Tartare di tonno: senza cottura, senza trasformazioni, il pesce si presenta così com'è, e ogni difetto di freschezza è immediatamente percepibile. Per questo motivo è fondamentale partire da un tonno di qualità certificata, acquistato dal pescivendolo di fiducia lo stesso giorno in cui si intende consumarlo. Il taglio deve essere fatto a coltello, con lame affilate, in cubetti regolari di circa un centimetro di lato: questo garantisce una texture omogenea e impedisce che la carne si sfaldi o si "cuocia" per via del calore delle mani. Il condimento tradizionale è volutamente essenziale — olio extravergine, qualche goccia di lime o limone, sale, pepe — per lasciare al tonno il ruolo assoluto di protagonista. Varianti con capperi, cipollotto, avocado o salsa di soia sono ugualmente valide, purché non sovrastino il sapore delicato della carne cruda.
Filetto di tonno in crosta di patate, dove la crosta di patate è una tecnica che svolge due funzioni contemporaneamente: protegge il pesce durante la cottura, evitando che i succhi interni evaporino troppo in fretta, e crea all'esterno una superficie dorata e croccante che contrasta piacevolmente con la morbidezza del filetto. Le patate vanno grattugiate finemente, asciugate con cura dalla loro acqua di vegetazione (passaggio fondamentale, altrimenti non aderiscono) e premute attorno al trancio formando uno strato uniforme. La cottura avviene in padella con un filo d'olio, girando il filetto una sola volta per non rompere la crosta, e completando eventualmente in forno per qualche minuto. Il risultato sono fette che si tagliano nette, con la crosta che scricchiola e un interno che rimane tenero e rosato.

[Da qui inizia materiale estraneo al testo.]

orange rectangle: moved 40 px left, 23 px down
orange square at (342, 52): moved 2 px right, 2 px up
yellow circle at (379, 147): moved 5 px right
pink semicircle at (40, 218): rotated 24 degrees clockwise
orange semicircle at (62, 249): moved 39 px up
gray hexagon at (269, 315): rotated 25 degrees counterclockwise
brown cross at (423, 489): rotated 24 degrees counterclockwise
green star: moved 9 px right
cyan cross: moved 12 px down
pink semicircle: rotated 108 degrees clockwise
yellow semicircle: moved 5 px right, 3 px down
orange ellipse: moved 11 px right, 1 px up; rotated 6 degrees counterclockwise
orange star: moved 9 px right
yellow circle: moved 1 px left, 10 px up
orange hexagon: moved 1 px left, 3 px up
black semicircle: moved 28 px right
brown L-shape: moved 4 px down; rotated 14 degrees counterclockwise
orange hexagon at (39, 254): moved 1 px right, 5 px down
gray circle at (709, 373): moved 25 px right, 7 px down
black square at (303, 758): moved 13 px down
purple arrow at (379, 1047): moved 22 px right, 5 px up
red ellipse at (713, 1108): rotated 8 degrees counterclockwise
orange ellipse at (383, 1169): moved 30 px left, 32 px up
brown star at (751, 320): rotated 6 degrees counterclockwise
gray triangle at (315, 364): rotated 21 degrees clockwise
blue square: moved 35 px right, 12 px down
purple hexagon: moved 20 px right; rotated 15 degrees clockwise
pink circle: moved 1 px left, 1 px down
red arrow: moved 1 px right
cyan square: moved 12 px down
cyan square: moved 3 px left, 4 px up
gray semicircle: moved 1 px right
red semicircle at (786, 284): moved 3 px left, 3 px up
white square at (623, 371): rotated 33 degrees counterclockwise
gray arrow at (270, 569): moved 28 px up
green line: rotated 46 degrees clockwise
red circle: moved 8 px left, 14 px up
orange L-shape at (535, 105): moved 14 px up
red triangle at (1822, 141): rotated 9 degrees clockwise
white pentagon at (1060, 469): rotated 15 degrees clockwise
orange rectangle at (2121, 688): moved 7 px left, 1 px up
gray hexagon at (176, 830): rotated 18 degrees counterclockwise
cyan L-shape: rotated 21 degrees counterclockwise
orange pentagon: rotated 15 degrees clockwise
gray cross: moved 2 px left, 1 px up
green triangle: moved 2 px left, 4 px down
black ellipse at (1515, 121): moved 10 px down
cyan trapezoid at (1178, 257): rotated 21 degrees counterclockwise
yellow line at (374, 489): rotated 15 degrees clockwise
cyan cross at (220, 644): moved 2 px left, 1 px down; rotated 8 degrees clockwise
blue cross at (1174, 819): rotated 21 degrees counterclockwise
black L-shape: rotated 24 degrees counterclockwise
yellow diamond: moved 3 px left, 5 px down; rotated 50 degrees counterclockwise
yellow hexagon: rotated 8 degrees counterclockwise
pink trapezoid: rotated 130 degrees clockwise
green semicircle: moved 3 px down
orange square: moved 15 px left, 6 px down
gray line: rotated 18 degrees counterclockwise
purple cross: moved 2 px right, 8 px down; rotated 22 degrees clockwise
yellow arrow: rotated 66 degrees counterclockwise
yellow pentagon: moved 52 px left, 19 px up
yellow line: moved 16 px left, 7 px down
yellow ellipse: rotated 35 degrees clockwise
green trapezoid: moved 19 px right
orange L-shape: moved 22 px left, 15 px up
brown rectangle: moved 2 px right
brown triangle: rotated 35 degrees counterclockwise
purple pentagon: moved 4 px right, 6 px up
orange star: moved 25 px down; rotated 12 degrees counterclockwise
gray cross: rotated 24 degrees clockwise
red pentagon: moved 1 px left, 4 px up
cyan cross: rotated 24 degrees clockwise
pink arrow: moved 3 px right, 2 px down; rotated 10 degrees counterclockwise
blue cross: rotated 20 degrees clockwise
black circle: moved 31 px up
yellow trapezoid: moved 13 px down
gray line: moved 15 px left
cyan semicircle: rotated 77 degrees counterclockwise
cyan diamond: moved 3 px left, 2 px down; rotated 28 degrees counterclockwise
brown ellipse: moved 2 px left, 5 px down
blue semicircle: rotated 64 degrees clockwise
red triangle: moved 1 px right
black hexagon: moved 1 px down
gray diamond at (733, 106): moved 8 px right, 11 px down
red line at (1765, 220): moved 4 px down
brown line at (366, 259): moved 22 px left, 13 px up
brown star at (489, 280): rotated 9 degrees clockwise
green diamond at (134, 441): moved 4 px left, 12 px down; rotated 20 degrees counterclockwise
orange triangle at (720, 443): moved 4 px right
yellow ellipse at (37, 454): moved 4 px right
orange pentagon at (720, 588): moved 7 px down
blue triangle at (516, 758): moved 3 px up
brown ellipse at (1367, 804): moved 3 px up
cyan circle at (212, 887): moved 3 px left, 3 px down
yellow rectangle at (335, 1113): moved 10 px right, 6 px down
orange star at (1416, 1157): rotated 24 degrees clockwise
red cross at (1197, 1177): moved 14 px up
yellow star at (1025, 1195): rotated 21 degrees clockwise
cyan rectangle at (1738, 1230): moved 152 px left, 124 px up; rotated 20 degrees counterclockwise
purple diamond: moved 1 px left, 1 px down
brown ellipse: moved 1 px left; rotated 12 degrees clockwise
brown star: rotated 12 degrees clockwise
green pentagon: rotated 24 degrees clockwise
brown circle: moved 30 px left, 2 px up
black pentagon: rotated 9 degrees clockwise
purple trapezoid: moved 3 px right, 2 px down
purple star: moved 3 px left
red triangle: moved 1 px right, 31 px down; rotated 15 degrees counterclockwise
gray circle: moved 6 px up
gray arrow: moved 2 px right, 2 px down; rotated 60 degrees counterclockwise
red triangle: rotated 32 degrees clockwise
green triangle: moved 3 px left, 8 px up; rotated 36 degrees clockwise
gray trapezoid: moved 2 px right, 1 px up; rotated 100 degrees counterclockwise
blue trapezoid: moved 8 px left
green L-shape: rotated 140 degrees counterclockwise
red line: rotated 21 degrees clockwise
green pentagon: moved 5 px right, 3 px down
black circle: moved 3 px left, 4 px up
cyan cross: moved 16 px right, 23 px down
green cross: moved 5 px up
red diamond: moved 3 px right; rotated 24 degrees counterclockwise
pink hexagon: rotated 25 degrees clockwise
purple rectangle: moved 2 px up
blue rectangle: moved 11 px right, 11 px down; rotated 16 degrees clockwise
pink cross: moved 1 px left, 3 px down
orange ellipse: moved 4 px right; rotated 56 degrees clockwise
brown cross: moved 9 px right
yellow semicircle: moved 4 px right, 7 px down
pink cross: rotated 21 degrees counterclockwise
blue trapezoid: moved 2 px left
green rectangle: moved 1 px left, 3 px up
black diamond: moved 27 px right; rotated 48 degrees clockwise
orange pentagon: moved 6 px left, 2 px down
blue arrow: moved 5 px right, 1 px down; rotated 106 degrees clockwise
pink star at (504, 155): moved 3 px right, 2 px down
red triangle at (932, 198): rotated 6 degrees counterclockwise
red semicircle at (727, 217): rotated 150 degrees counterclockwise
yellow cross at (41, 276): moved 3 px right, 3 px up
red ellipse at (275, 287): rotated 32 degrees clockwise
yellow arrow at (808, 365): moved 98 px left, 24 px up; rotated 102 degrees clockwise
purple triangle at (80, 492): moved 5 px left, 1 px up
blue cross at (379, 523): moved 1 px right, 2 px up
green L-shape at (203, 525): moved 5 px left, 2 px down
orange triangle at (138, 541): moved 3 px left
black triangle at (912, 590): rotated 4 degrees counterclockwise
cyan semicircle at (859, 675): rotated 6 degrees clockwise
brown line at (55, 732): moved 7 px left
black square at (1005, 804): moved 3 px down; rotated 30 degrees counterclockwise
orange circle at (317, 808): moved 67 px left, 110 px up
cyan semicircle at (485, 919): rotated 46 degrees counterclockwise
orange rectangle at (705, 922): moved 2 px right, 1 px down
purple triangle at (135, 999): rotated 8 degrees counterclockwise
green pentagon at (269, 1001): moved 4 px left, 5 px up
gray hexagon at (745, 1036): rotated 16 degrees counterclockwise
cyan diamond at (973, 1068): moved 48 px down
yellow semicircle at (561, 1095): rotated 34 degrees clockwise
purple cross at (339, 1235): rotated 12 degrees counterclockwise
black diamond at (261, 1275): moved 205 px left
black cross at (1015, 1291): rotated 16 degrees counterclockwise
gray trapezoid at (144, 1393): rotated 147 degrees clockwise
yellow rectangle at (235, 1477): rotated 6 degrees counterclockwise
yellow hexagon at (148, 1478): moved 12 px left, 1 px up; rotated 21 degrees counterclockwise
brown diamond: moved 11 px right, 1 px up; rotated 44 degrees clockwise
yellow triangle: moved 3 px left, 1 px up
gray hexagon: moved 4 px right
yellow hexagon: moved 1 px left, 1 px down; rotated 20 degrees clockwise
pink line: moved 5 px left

Fusilli al tonno fresco con taralli sbriciolati: i taralli sbriciolati nel condimento di un primo piatto possono sembrare una stranezza, ma in realtà appartengono a una pratica culinaria molto diffusa nel Sud Italia: l'uso del pane tostato, dei cracker o delle gallette come elemento di consistenza al posto del formaggio (che con il pesce, per tradizione, non si usa). I taralli apportano sapidità, croccantezza e una nota di grano abbrustolito che si armonizza perfettamente con il tonno fresco e il condimento a base di pomodoro o di olio aromatizzato.